MB: Esses episódios não abalam o poder dos EUA, mas arranharam bastante sua imagem e, possivelmente, o prestígio e influência junto na opinião pública de alguns países, já bastante desgastados pelos presidentes George W. Bush e Barack Obama, pelas guerras em que se envolveram e as matanças com drones de civis inocentes, pelo gulag, o campo de concentração de Guantánamo, e pela sistemática violação dos direitos humanos, com soldados americanos brutalizando, torturando e humilhando os prisioneiros em Abu Ghraib, no Iraque.
CC: No governo Obama, diversos analistas avaliam, os EUA estão perdendo influência no Oriente Médio. Isso pode ser visto em países como o Iraque, Egito e, mais recentemente até na crise com Arábia Saudita. Seria este um sinal de que a estratégia de dominação global não está dando certo?

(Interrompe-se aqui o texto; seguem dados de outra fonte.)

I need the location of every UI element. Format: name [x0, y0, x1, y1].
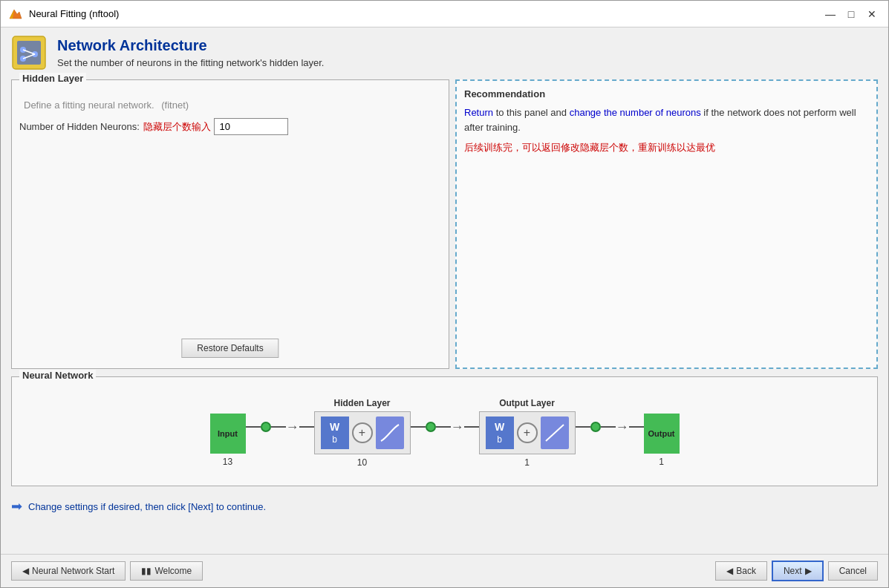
- define-text: Define a fitting neural network. (fitnet…: [19, 99, 441, 111]
- input-to-hidden-connector: →: [246, 419, 314, 435]
- hidden-b-text: b: [332, 434, 337, 445]
- output-layer-diagram-box: Output Layer W b +: [479, 398, 576, 468]
- output-plus-circle: +: [517, 422, 538, 443]
- hidden-layer-diagram-label: Hidden Layer: [333, 398, 390, 408]
- hint-arrow-icon: ➡: [11, 498, 22, 514]
- welcome-icon: ▮▮: [141, 566, 152, 576]
- hint-section: ➡ Change settings if desired, then click…: [11, 494, 878, 519]
- back-button[interactable]: ◀ Back: [715, 561, 767, 581]
- next-icon: ▶: [805, 566, 812, 576]
- hidden-plus-circle: +: [352, 422, 373, 443]
- page-subtitle: Set the number of neurons in the fitting…: [57, 57, 324, 68]
- output-w-text: W: [495, 421, 504, 433]
- restore-defaults-button[interactable]: Restore Defaults: [181, 339, 279, 358]
- next-button[interactable]: Next ▶: [772, 561, 824, 581]
- nn-start-button[interactable]: ◀ Neural Network Start: [11, 561, 126, 581]
- header-text: Network Architecture Set the number of n…: [57, 37, 324, 68]
- recommendation-panel: Recommendation Return to this panel and …: [455, 79, 878, 369]
- hidden-layer-legend: Hidden Layer: [19, 73, 86, 84]
- recommendation-legend: Recommendation: [464, 88, 869, 99]
- back-icon: ◀: [726, 566, 733, 576]
- output-w-box: W b: [486, 416, 514, 449]
- content-area: Network Architecture Set the number of n…: [1, 27, 888, 554]
- neural-network-legend: Neural Network: [19, 370, 96, 381]
- header-section: Network Architecture Set the number of n…: [11, 35, 878, 71]
- minimize-button[interactable]: ―: [821, 7, 839, 22]
- title-bar: Neural Fitting (nftool) ― □ ✕: [1, 1, 888, 27]
- output-box: Output: [644, 414, 680, 454]
- circle-1: [261, 422, 271, 432]
- input-box: Input: [210, 414, 246, 454]
- title-bar-controls: ― □ ✕: [821, 7, 881, 22]
- recommendation-chinese: 后续训练完，可以返回修改隐藏层个数，重新训练以达最优: [464, 140, 869, 156]
- title-bar-text: Neural Fitting (nftool): [29, 8, 821, 19]
- input-num: 13: [223, 457, 232, 467]
- neuron-count-input[interactable]: [214, 118, 288, 135]
- output-linear: [541, 416, 569, 449]
- output-layer-num: 1: [524, 457, 530, 468]
- hidden-layer-panel: Hidden Layer Define a fitting neural net…: [11, 79, 449, 369]
- back-label: Back: [736, 566, 756, 576]
- hint-text: Change settings if desired, then click […: [28, 501, 266, 512]
- neuron-row: Number of Hidden Neurons: 隐藏层个数输入: [19, 118, 441, 135]
- main-window: Neural Fitting (nftool) ― □ ✕: [0, 0, 889, 588]
- hidden-layer-num: 10: [357, 457, 367, 468]
- output-connector: →: [576, 419, 644, 435]
- input-layer-box: Input 13: [210, 399, 246, 467]
- output-layer-inner: W b +: [479, 411, 576, 454]
- neuron-label: Number of Hidden Neurons: 隐藏层个数输入: [19, 120, 211, 134]
- matlab-icon: [8, 7, 23, 22]
- maximize-button[interactable]: □: [842, 7, 860, 22]
- output-layer-diagram-label: Output Layer: [499, 398, 555, 408]
- close-button[interactable]: ✕: [863, 7, 881, 22]
- page-title: Network Architecture: [57, 37, 324, 54]
- circle-3: [590, 422, 601, 432]
- circle-2: [426, 422, 436, 432]
- hidden-w-text: W: [330, 421, 339, 433]
- change-neurons-link[interactable]: change the number of neurons: [570, 107, 701, 118]
- two-panel: Hidden Layer Define a fitting neural net…: [11, 79, 878, 369]
- nn-start-icon: ◀: [22, 566, 29, 576]
- neural-network-section: Neural Network Input 13 →: [11, 376, 878, 486]
- cancel-button[interactable]: Cancel: [828, 561, 878, 581]
- network-architecture-icon: [11, 35, 47, 71]
- nn-start-label: Neural Network Start: [32, 566, 114, 576]
- next-label: Next: [784, 566, 802, 576]
- output-b-text: b: [497, 434, 502, 445]
- define-label: Define a fitting neural network.: [24, 99, 154, 111]
- hidden-sigmoid: [376, 416, 404, 449]
- define-hint: (fitnet): [161, 99, 189, 111]
- welcome-button[interactable]: ▮▮ Welcome: [130, 561, 203, 581]
- output-box-wrapper: Output 1: [644, 399, 680, 467]
- hidden-w-box: W b: [321, 416, 349, 449]
- hidden-layer-inner: W b +: [314, 411, 411, 454]
- recommendation-text: Return to this panel and change the numb…: [464, 105, 869, 134]
- neuron-chinese: 隐藏层个数输入: [143, 121, 211, 132]
- bottom-bar: ◀ Neural Network Start ▮▮ Welcome ◀ Back…: [1, 554, 888, 587]
- hidden-to-output-connector: →: [411, 419, 479, 435]
- output-num: 1: [659, 457, 664, 467]
- return-link[interactable]: Return: [464, 107, 493, 118]
- hidden-layer-diagram-box: Hidden Layer W b +: [314, 398, 411, 468]
- welcome-label: Welcome: [154, 566, 192, 576]
- network-diagram: Input 13 → Hidden Layer: [22, 383, 867, 475]
- cancel-label: Cancel: [839, 566, 867, 576]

MB: De fato, os Estados Unidos, desde há muitos anos, estão a perder a influência nos países do Oriente Médio. Sua credibilidade sensivelmente se desvaneceu com a política do presidente George W. Bush, à qual o presidente Barack Obama deu continuidade, aumentando ainda mais o descrédito dos Estados Unidos. Washington, atualmente, já não influi sequer sobre Israel e até sobre a Arábia Saudita e as monarquias absolutistas do Golfo. Desde que o general Abdul-Fattah el-Sisi derrubou o presidente Morsi, em 3 de julho de 2013, a Arábia Saudita e as monarquias absolutistas do Golfo Pérsico, travando feroz a luta pela liderança na região, destinaram ao Egito cerca de 12 bilhões de dólares, enquanto os Estados Unidos cortavam a assistência militar da ordem de cerca de 1,3 bilhão a 1,5 bilhão de dólares que lhe concediam desde os anos 1980.
CC: O senhor acha que os EUA podem sofrer do mal classificado por Paul Kennedy como “excessiva extensão imperial” e eventualmente perderem seu status de única potência?
MB: Os Estados Unidos intoxicaram-se com a vitória na Segunda Guerra Mundial e julgaram, após o fim do regime soviético, que seu império ainda poderia durar 300 anos. Porém, o militarismo sempre constituiu o meio pelo qual todos os impérios se suicidaram. Em agosto de 2007, David M. Walker, chefe do Government Accountability Office (GAO), órgão do Congresso americano encarregado da auditoria dos gastos do governo, advertiu que o país estava sobre uma “plataforma abrasante” de políticas e práticas insustentáveis, escassez crônica de recursos para a saúde, problemas de imigração e compromissos militares externos, que ameaçavam eclodir se medidas não fossem em breve adotadas. Sem um estado de guerra permanente a economia dos Estados Unidos deixa de funcionar. O mesmo aconteceu com o Império Romano. Mas não será nenhuma outra potência que derrotará o Império Americano. Ele há de desmoronar, ao longo de algumas décadas, sob o peso de suas contradições econômicas. Os Estados Unidos não podem aumentar, indefinidamente, a dívida pública, que já se tornou impagável, emitir dólares sem lastros para comprar petróleo e outras as mercadorias – commodities e manufaturas – e importar capitais de outros países, mediante a venda de bônus do Tesouro, para financiar o déficit orçamentário, o consumo, que excede a produção, e as guerras que empreende a fim de sustentar a indústria bélica e sua cadeia produtiva, da qual sua economia tanto depende.